PRS reps 125.5k music creators in the U.K., and 2m worldwide. Its membership is up 33% year-on-year, and the number of songs and musical works earning money rose by 45% to 4.2m in 2016.

Total revenues collected by PRS increased 10.1% by £57.2m to £621.5m last year. The PRO had a cost to income ratio of 12.8%—costs hit £77.4m while charitable donations were £2.7m.

Revenue earned from music online rocketed 90% by £38.1m to hit £80.5m. While streaming counts for 76% of that, downloads rep just 7%—down 10% on 2015 to £5.5m. A £1.5m year-on-year increase in gaming revenue to £4.1m was a result of interim payments from a Sony PlayStation pending license finalisation.

The largest income strand for PRS is music played abroad, which rose 5% (£11.2m) to £233.7m in 2016 (it’s a slower rate of growth to 2015’s 10.4% rise thanks to the weakening of the pound). 59% of that is from Europe, 20% from North America, 11% Asia Pacific and 5% developing/emerging markets. The rest comes from cruise lines, agencies and other (including direct licensing).

Public performance and live grew 4.6% to £183.2m. That was down to a 9.2% rise in live with cash coming from an additional 7.6k concerts and festivals, plus rising revenues from hotels and restaurants, industrial premises and cinemas. Broadcast revenues were stable.

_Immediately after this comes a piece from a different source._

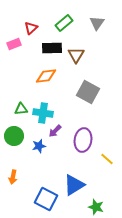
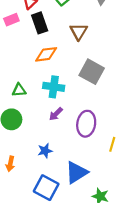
black rectangle: (52, 48) -> (40, 23), moved, turned 72
cyan cross: (43, 113) -> (54, 87), moved
blue star: (39, 146) -> (45, 151), moved
yellow line: (107, 159) -> (112, 144), turned 64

In 2016, over 4.3 trillion uses of music were reported to the organisation from across the globe—that’s increased 34x over the last five years (the figure was 126bn in 2012). The improved collection is due to investments in new tech while collaborative ventures such as ICE—PRS’ pan-European partnership with affiliate societies GEMA (Germany) and STIM (Sweden)—also helped to drive online revenue from digital platforms.

PRS for Music CEO Robert Ashcroft (pictured) celebrated the “landmark year” while warning over “very real challenges in the online market,” and welcoming the European Commission’s proposed clarification of copyright law. He continued: “These [reforms] are critical to the development of a healthy and sustainable online market for music. We hope the European Parliament and Council, including own our government, support its recommendations.”